I'm not. NOT NOOOOTTTT going into racial politics here. Just pointing out a nuance of the environment where I work. It's interesting working in an Islamic school, especially in an area where there just aren't as many Muslims. I was spoiled in DC; there are Muslims of every stripe, color, belief... here people ask which masjid you go to and from that know everyone you've met at that center. It's a different world.
Class has more to do with my feeling off-kilter than race, I think, but both are involved. The majority of my students have affluent families. During Ramadhan I was invited to some of the most amazing places for iftar; what was comforting was the fact that despite the cushy surroundings I managed to fall into comfortable, grounded, real company, the few sisters whose invitations and interactions have put me at ease.
Samina S. is one of those. She doesn't have a blog, but late on the night of October 31st she wrote something that hit home and told more about the atmosphere at the masjid and the center than I could describe in my little post. She said I could feel free to post if I wished (thanks, Samina!) so I'm doing so... let me know what you think.

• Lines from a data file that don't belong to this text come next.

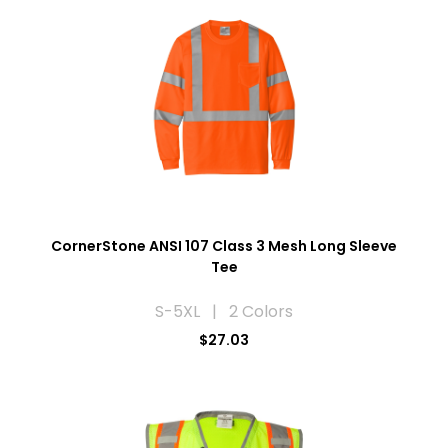
CornerStone ANSI 107 Class 3 Mesh Long Sleeve
Tee
S-5XL | 2 Colors
$27.03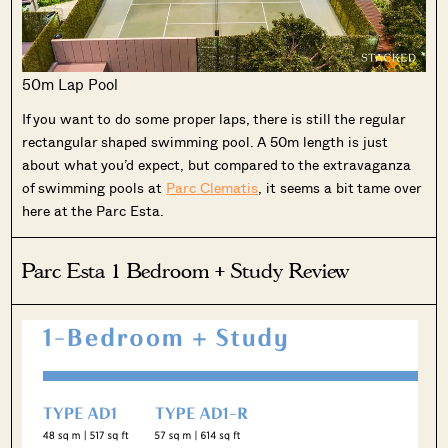
50m Lap Pool
If you want to do some proper laps, there is still the regular
rectangular shaped swimming pool. A 50m length is just
about what you’d expect, but compared to the extravaganza
of swimming pools at
Parc Clematis
, it seems a bit tame over
here at the Parc Esta.
Parc Esta 1 Bedroom + Study Review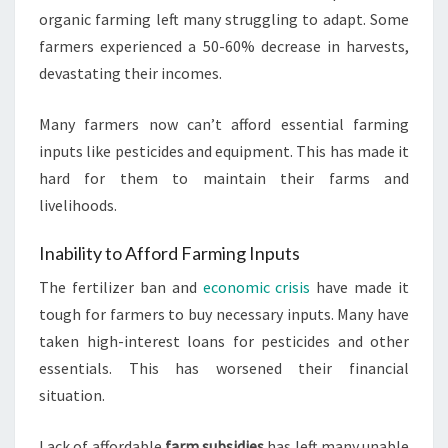
organic farming left many struggling to adapt. Some
farmers experienced a 50-60% decrease in harvests,
devastating their incomes.
Many farmers now can’t afford essential farming
inputs like pesticides and equipment. This has made it
hard for them to maintain their farms and
livelihoods.
Inability to Afford Farming Inputs
The fertilizer ban and
economic crisis
have made it
tough for farmers to buy necessary inputs. Many have
taken high-interest loans for pesticides and other
essentials. This has worsened their financial
situation.
Lack of affordable
farm subsidies
has left many unable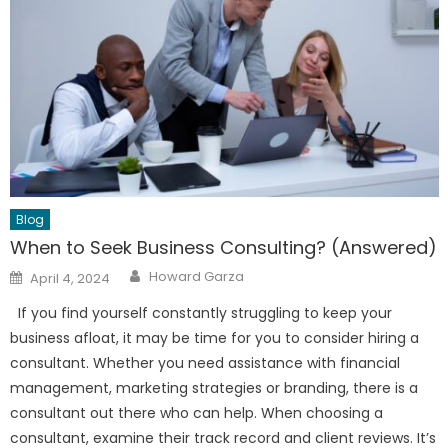
Blog
When to Seek Business Consulting? (Answered)
Author
Posted
Howard Garza
April 4, 2024
on
If you find yourself constantly struggling to keep your
business afloat, it may be time for you to consider hiring a
consultant. Whether you need assistance with financial
management, marketing strategies or branding, there is a
consultant out there who can help. When choosing a
consultant, examine their track record and client reviews. It’s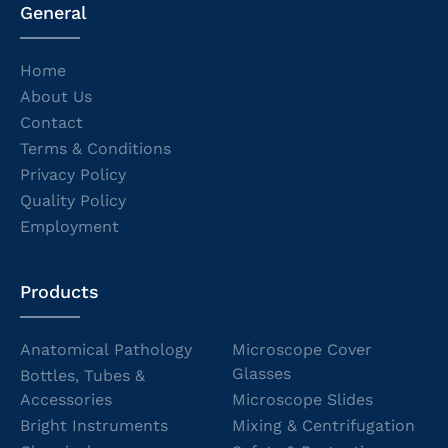
General
Home
About Us
Contact
Terms & Conditions
Privacy Policy
Quality Policy
Employment
Products
Anatomical Pathology
Microscope Cover
Glasses
Bottles, Tubes &
Accessories
Microscope Slides
Bright Instruments
Mixing & Centrifugation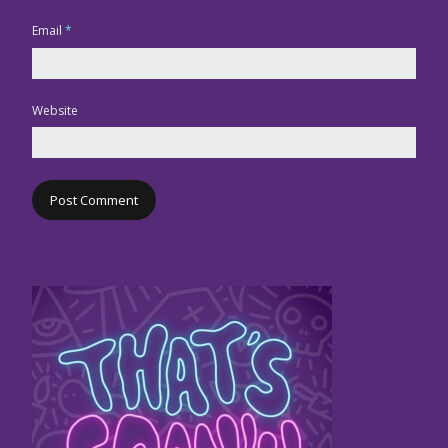
Email
*
Website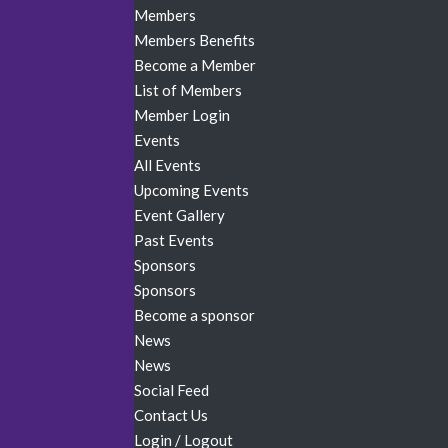
Members
Members Benefits
Become a Member
List of Members
Member Login
Events
All Events
Upcoming Events
Event Gallery
Past Events
Sponsors
Sponsors
Become a sponsor
News
News
Social Feed
Contact Us
Login / Logout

Many first generation kids can relate to my story: I was born in pre-Disney Orlando, Florida a year after my professional parents immigrated to the United States from Pakistan. They worked their way up the career ladder, sacrificing much to send us to the best private schools, carpooling to Sunday schools so we could learn Islam, trying to learn enough of the American culture to understand us, yet fervently praying inside that we would not assimilate too much. This mish mash of experiences provided a breeding ground for a variety of incidents that ultimately shaped my generation’s identity. Yep, we were the brown kids in kindergarten who had the only smelly tuna sandwich as an alternative to the lunchroom hot dogs. We were the second graders with the braids who wore the long dresses and pants in Florida’s 95 plus degree summers. When Thanksgiving came around, our moms would bake a chicken (because they did not know where to find the halal turkeys) with all the side items so we wouldn’t miss out. We didn’t get the Christmas presents even though we sang “Rudolph the red nosed reindeer” and “Jingle Bells” at the top of our lungs from October to March, and our Eid holiday was in the summer! Middle school was another world altogether. The excuses we made for not attending homecoming dances and football games were pretty ridiculous. I wonder if anyone really believed we had to be out of town coincidentally every weekend such events occurred. When high school came, all bets were off. We had the dads whose one look would scare us away from lip gloss altogether, forget the “real” makeup. Dating, ha-ha, God forbid if a guy from class called about a homework assignment and the conversation lasted beyond five minutes… And I had the cool parents, not all my friends were so lucky.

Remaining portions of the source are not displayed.